* Work order
Take the data below and extract the lines from the one with "Borrar Filtros" to the one with "с признаками алкогольного", inclusive, exactly as written.

(Stored data entries)
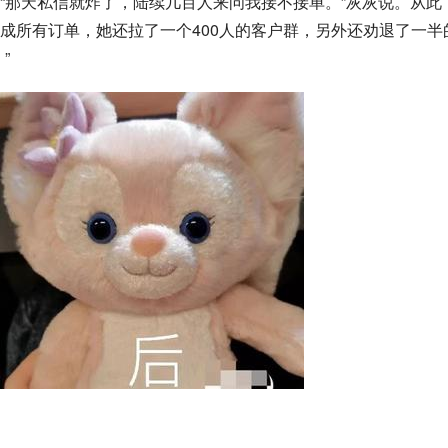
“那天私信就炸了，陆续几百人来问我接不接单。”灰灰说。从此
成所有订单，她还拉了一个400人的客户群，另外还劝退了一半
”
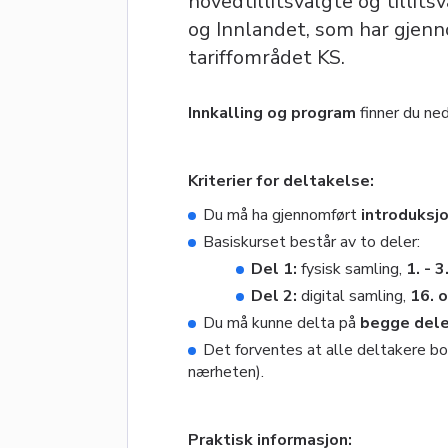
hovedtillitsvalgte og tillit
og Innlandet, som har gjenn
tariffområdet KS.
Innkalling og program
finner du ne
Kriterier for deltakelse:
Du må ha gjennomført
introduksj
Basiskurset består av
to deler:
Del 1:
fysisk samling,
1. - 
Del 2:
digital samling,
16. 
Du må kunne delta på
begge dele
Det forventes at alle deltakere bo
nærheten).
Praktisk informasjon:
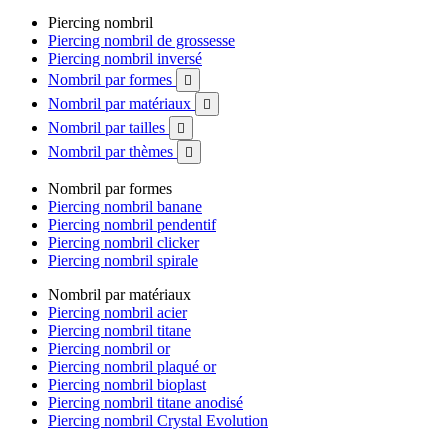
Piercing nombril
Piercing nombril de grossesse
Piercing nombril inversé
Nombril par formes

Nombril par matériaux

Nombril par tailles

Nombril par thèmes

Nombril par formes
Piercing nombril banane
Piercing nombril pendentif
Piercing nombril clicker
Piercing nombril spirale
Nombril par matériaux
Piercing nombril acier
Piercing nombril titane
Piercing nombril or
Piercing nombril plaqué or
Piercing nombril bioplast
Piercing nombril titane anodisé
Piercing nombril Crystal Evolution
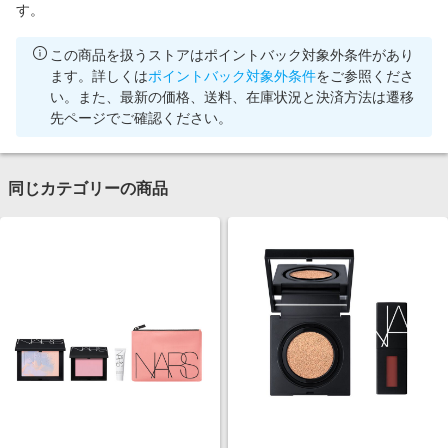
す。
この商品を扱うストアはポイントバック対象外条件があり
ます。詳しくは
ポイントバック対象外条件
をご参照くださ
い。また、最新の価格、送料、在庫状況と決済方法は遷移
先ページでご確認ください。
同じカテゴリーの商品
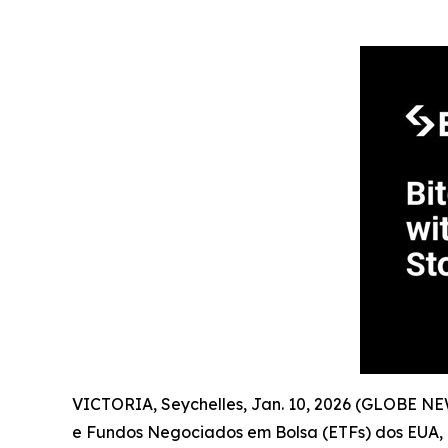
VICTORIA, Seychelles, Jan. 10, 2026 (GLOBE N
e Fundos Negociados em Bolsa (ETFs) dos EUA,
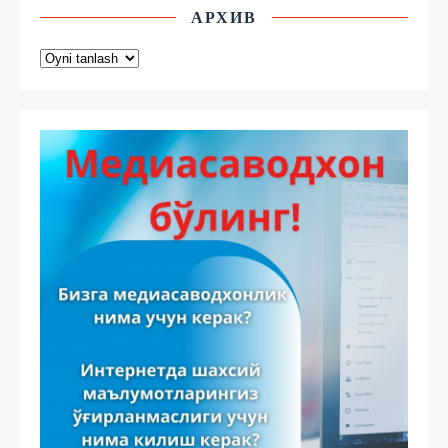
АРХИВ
--
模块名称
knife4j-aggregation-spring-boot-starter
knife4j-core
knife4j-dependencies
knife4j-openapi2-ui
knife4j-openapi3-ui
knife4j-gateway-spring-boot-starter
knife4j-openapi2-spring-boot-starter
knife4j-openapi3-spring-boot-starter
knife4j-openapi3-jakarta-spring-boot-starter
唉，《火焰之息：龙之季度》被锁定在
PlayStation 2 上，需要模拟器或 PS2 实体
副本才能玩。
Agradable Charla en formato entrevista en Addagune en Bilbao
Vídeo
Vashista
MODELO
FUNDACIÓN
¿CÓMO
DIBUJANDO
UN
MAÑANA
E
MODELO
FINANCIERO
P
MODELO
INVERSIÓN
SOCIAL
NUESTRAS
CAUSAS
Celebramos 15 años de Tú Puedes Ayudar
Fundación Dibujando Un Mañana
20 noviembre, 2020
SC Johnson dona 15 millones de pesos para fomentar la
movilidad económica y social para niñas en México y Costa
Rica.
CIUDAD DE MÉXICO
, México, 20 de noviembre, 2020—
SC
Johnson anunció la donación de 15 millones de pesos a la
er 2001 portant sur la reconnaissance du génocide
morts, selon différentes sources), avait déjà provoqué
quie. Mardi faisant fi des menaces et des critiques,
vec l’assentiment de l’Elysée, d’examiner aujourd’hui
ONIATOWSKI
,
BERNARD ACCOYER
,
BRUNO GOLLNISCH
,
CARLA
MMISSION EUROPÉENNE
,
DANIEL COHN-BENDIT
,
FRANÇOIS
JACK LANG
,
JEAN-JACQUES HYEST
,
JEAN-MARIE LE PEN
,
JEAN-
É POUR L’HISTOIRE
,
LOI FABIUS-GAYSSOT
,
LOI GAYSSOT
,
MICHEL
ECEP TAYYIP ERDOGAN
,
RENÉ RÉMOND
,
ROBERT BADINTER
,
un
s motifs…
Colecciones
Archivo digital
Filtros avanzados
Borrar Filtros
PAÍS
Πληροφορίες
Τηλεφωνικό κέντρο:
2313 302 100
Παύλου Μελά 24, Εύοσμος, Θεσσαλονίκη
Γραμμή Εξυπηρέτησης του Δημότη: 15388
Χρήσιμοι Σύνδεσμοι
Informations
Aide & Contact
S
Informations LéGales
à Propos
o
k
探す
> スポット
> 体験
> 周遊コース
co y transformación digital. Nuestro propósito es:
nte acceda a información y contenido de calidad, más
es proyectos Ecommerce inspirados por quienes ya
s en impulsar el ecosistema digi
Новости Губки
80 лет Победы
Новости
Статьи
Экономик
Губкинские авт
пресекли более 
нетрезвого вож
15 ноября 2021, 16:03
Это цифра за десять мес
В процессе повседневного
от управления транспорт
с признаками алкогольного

* Written answer
Borrar Filtros
PAÍS
Πληροφορίες
Τηλεφωνικό κέντρο:
2313 302 100
Παύλου Μελά 24, Εύοσμος, Θεσσαλονίκη
Γραμμή Εξυπηρέτησης του Δημότη: 15388
Χρήσιμοι Σύνδεσμοι
Informations
Aide & Contact
S
Informations LéGales
à Propos
o
k
探す
> スポット
> 体験
> 周遊コース
co y transformación digital. Nuestro propósito es:
nte acceda a información y contenido de calidad, más
es proyectos Ecommerce inspirados por quienes ya
s en impulsar el ecosistema digi
Новости Губки
80 лет Победы
Новости
Статьи
Экономик
Губкинские авт
пресекли более 
нетрезвого вож
15 ноября 2021, 16:03
Это цифра за десять мес
В процессе повседневного
от управления транспорт
с признаками алкогольного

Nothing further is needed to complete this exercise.